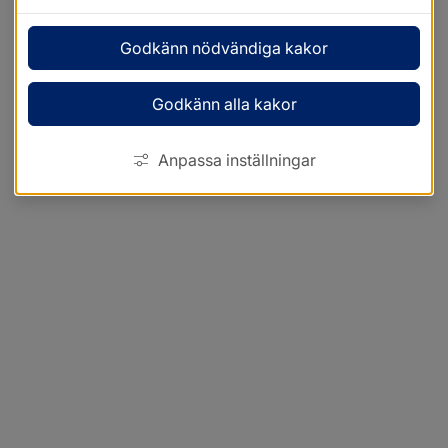
Godkänn nödvändiga kakor
Godkänn alla kakor
Anpassa inställningar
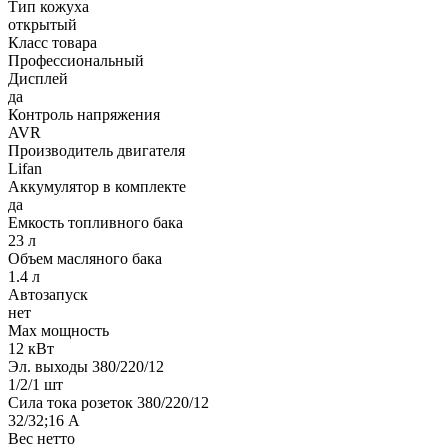
Тип кожуха
открытый
Класс товара
Профессиональный
Дисплей
да
Контроль напряжения
AVR
Производитель двигателя
Lifan
Аккумулятор в комплекте
да
Емкость топливного бака
23 л
Объем масляного бака
1.4 л
Автозапуск
нет
Max мощность
12 кВт
Эл. выходы 380/220/12
1/2/1 шт
Сила тока розеток 380/220/12
32/32;16 А
Вес нетто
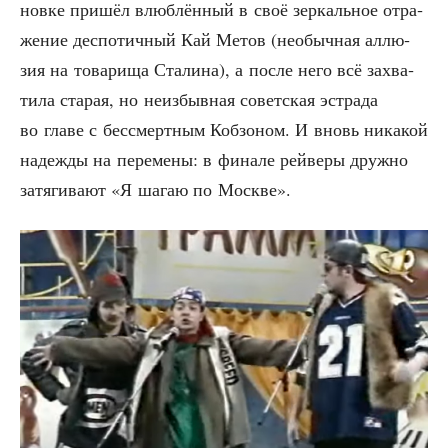
нов­ке при­шёл влюб­лён­ный в своё зер­каль­ное отра­
же­ние дес­по­тич­ный Кай Метов (необыч­ная аллю­
зия на това­ри­ща Ста­ли­на), а после него всё захва­
ти­ла ста­рая, но неиз­быв­ная совет­ская эст­ра­да
во гла­ве с бес­смерт­ным Коб­зо­ном. И вновь ника­кой
надеж­ды на пере­ме­ны: в фина­ле рей­ве­ры друж­но
затя­ги­ва­ют «Я шагаю по Москве».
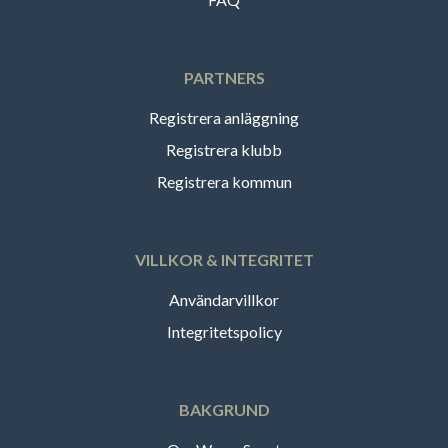
PARTNERS
Registrera anläggning
Registrera klubb
Registrera kommun
VILLKOR & INTEGRITET
Användarvillkor
Integritetspolicy
BAKGRUND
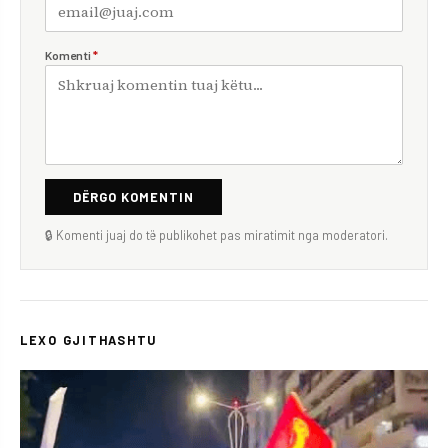
Komenti
*
DËRGO KOMENTIN
🔒 Komenti juaj do të publikohet pas miratimit nga moderatori.
LEXO GJITHASHTU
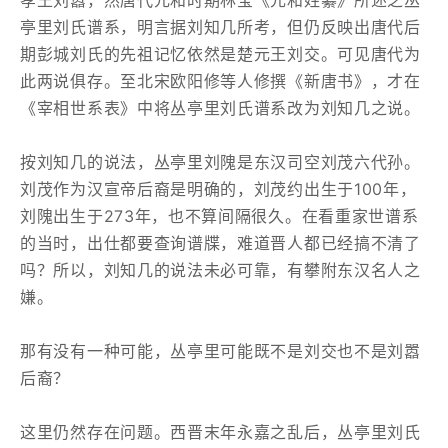
孝王刘嚣，然唐代元和时期林宝《元和姓纂》所述之丛
亭里刘氏谱系，明言据刘知几所考，但仍反映出唐代后
期彭城刘氏的先祖记忆依然是楚元王刘交。可见唐代为
此两说俱存。至北宋欧阳修等人修撰《新唐书》，才在
《宰相世系表》中将丛亭里刘氏谱系改为刘知几之说。
按刘知几的说法，丛亭里刘隗是东汉司空刘茂六代孙。
刘茂作为汉宣帝后裔是明确的，刘茂约出生于100年，
刘隗出生于273年，也不算间隔很久。在看重家世谱系
的当时，出仕都要查询谱牒，难道晋人都已经搞不清了
吗？所以，刘知几的说法未必可靠，有攀附东汉名人之
嫌。
那有没有一种可能，丛亭里可能既不是刘交也不是刘嚣
后裔？
这里仍然存在问题。西晋末年永嘉之乱后，丛亭里刘氏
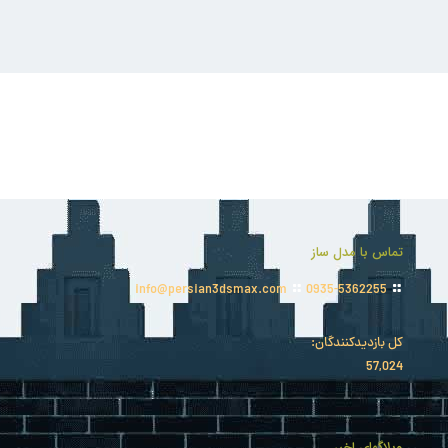
تماس با مدل ساز
info@persian3dsmax.com
0935-5362255
کل بازدیدکنند‌گان:
57,024
وبلاگهای اخیر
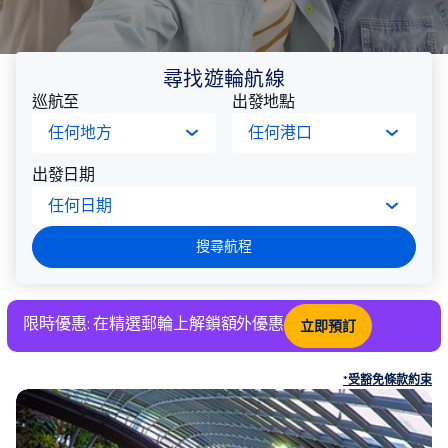
尋找遊輪航線
巡航至
出發地點
任何地方
任何港口
出發日期
任何日期
搜尋航程
限時優惠: 在精選郵輪上解鎖額外優惠
立即預訂
*受豁免條款約束
皇
家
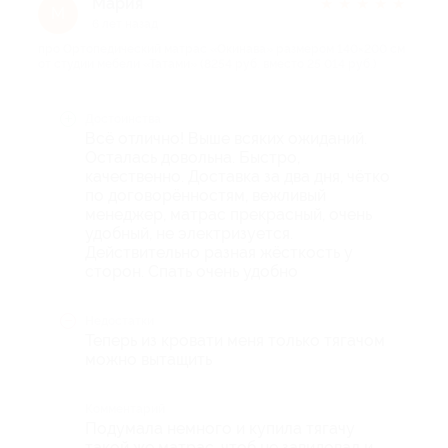
Мария
★
★
★
★
★
М
6 лет назад
про Ортопедический матрас «Окинава» размером 140×200 см
от студии мебели «Татами» (8254 руб. вместо 25 014 руб.)
Достоинства
Всё отлично! Выше всяких ожиданий.
Осталась довольна. Быстро,
качественно. Доставка за два дня, чётко
по договорённостям, вежливый
менеджер, матрас прекрасный, очень
удобный, не электризуется.
Действительно разная жёсткость у
сторон. Спать очень удобно
Недостатки
Теперь из кровати меня только тягачом
можно вытащить
Комментарий
Подумала немного и купила тягачу
такой же матрас, чтоб не завидовал и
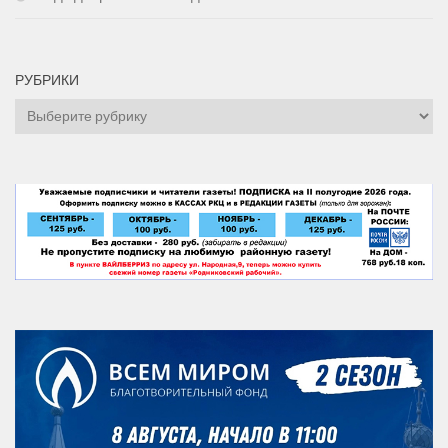
РУБРИКИ
Рубрики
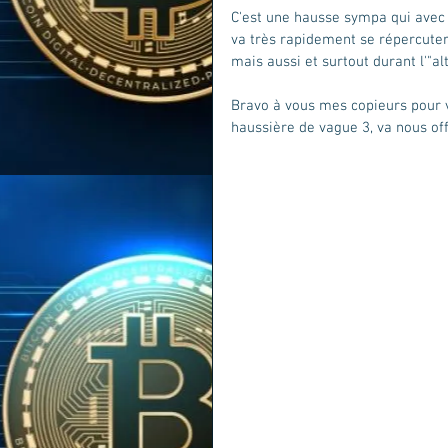
C'est une hausse sympa qui avec 
va très rapidement se répercuter p
mais aussi et surtout durant l'"al
Bravo à vous mes copieurs pour v
haussière de vague 3, va nous off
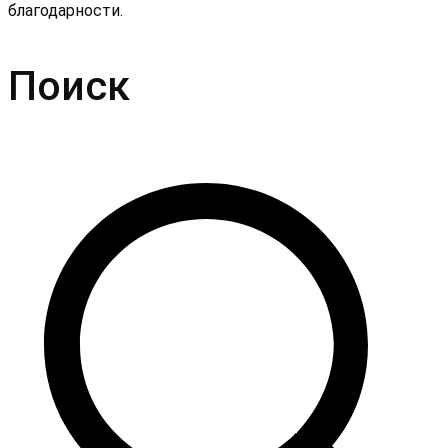
благодарности.
Поиск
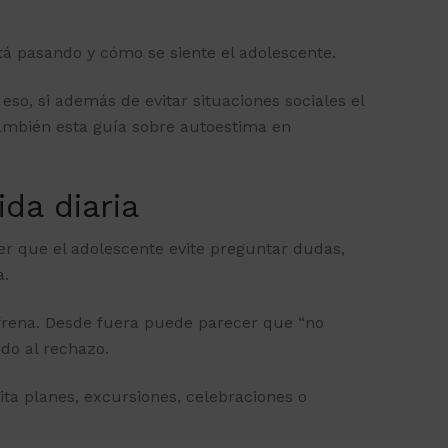
tá pasando y cómo se siente el adolescente.
so, si además de evitar situaciones sociales el
también esta guía sobre
autoestima en
ida diaria
cer que el adolescente evite preguntar dudas,
a.
 frena. Desde fuera puede parecer que “no
do al rechazo.
ta planes, excursiones, celebraciones o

* * * *

*PROBLEM DETAILS*: All lines from the beginning of the material through the line that holds "нов­ке при­шёл влюб­лён­ный", both included, should be returned exactly; please omit any pictures and add no other lines.

*RESPONSE*:
Godkänn nödvändiga kakor
Godkänn alla kakor
Anpassa inställningar
Тип кожуха
открытый
Класс товара
Профессиональный
Дисплей
да
Контроль напряжения
AVR
Производитель двигателя
Lifan
Аккумулятор в комплекте
да
Емкость топливного бака
23 л
Объем масляного бака
1.4 л
Автозапуск
нет
Max мощность
12 кВт
Эл. выходы 380/220/12
1/2/1 шт
Сила тока розеток 380/220/12
32/32;16 А
Вес нетто
нов­ке при­шёл влюб­лён­ный в своё зер­каль­ное отра­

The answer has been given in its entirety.